Rhizoctonia solani induced MDPK expression levels. Therefore, the study aimed to identify the upstream regulators of MDPK using a 2 kb region of the promoter and a rice cDNA library. The Y1H assay showed that the IDD transcription factors IDD12, IDD13, and IDD14 bind to the 2 kb region of the MDPK promoter (Figure 2a). Subsequent sequence analysis indicated that an IDD-binding motif was located within the 2 kb of the MDPK promoter. Further, an EMSA was performed to verify the binding of three IDD proteins to the MDPK promoter. Here, GST-IDD12, GST-IDD13, and GST-IDD14 were bound to the putative IDD-binding motif P1 but not with the mutated probe mP1 in vitro (Figure 2b). Moreover, the binding activities of IDD12, IDD13, and IDD14 at two regions on the promoter of MDPK were analyzed via chromatin immunoprecipitation (ChIP) assay. In the 35S:GFP and 35S:IDD:GFP transgenic plant calli, the amplicons of P1 are highly enriched, which are the MDPK transcriptional start site containing the putative IDD-binding motif.

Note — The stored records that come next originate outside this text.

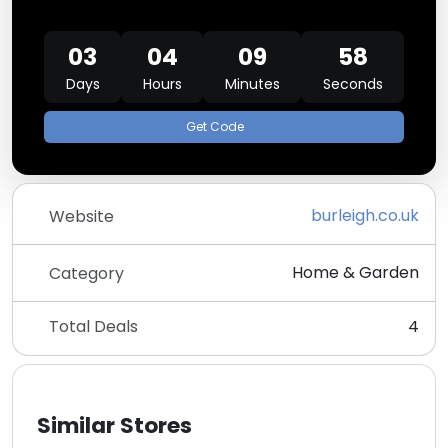
03
04
09
58
Days
Hours
Minutes
Seconds
Get Code
burleigh.co.uk
Website
Home & Garden
Category
Total Deals
4
Similar Stores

This means IDD12, IDD13, and IDD14 were bound to P1 but not P2 (Figure 2c). In addition, transient expression assays were performed via the cotransformation of the MDPK promoter and a combination of 35S:IDD plasmids and a vector expressing the beta-glucuronidase gene (GUS) under the control of pMDPK. IDD13 and IDD14 exhibited higher transcription activation activity than IDD12. Moreover, IDD13 + IDD12 or IDD14 + IDD12 coexpression showed similar effects on MDPK promoter activation compared with IDD13 or IDD14, respectively, but IDD13 + IDD14 coexpression demonstrated a more robust transcription activation activity than the expression IDD13 or IDD14 alone. Moreover, the coexpression of IDD12, IDD13, and IDD14 showed the strongest transcription activity to MDPK promoter compared with IDD13 + IDD12, IDD14 + IDD12, or IDD13 + IDD14 coexpression groups, indicating an additive effect of IDD12, IDD13, and IDD14 on MDPK transcriptional activation (Figure 2d).

Figure 2

The regulation of IDD12, IDD13, and IDD14 to MDPK transcription: (a) yeast one-hybrid assay revealed that IDD12, IDD13, and IDD14 can bind to the promoter of MDPK. The upper schematic indicates the 2 kb of MDPK promoter and rice cDNA library used for the yeast-one hybrid analysis. The transformants were grown on the SD media with or without 20 mM of 3-amino-1,2,4-triazole (3AT), a competitive inhibitor of HIS3; (b) EMSA assay showed that IDD12, IDD13, and IDD14 have specific affinity to the putative IDD-binding motif (red box) P1 within 2 kb of MDPK promoter. The mutant probe mP1 was used as control. The probe was labeled with biotin and bands were detected by using antibiotin antibodies; (c) ChIP-qPCR assays. Enrichment of IDD12, IDD13, and IDD14 at the promoter of MDPK was measured via ChIP-qPCR using anti-GFP antibodies. The schematic in (b) indicates the locations of the DNA fragments P1 and P2 used for ChIP-qPCR. Error bars represent ± SE (n = 3); (d) a transient expression assay was conducted by cotransfection with empty vector (Vec), p35S:IDD12 (12), p35S:IDD13 (13), p35S:IDD14 (14), p35S:IDD12 + p35S:IDD13 (12 + 13), p35S:IDD12 + p35S:IDD14 (12 + 14), p35S:IDD13 + p35S:IDD14 (13 + 14), or p35S:IDD12 + p35S:IDD13 + p35S:IDD14 (12 + 13 + 14) and the reporter vector expressing the beta-glucuronidase (GUS) under the control of 2 kb MDPK promoter. The luciferase gene driven by the 35S promoter was used as an internal control to normalize GUS expression. Error bars represent ± SE (n = 3). Bonferroni’s multiple comparison test, was used for the calculation of comparisons between different groups. Letter a–e in the figure indicate significant differences at p < 0.05.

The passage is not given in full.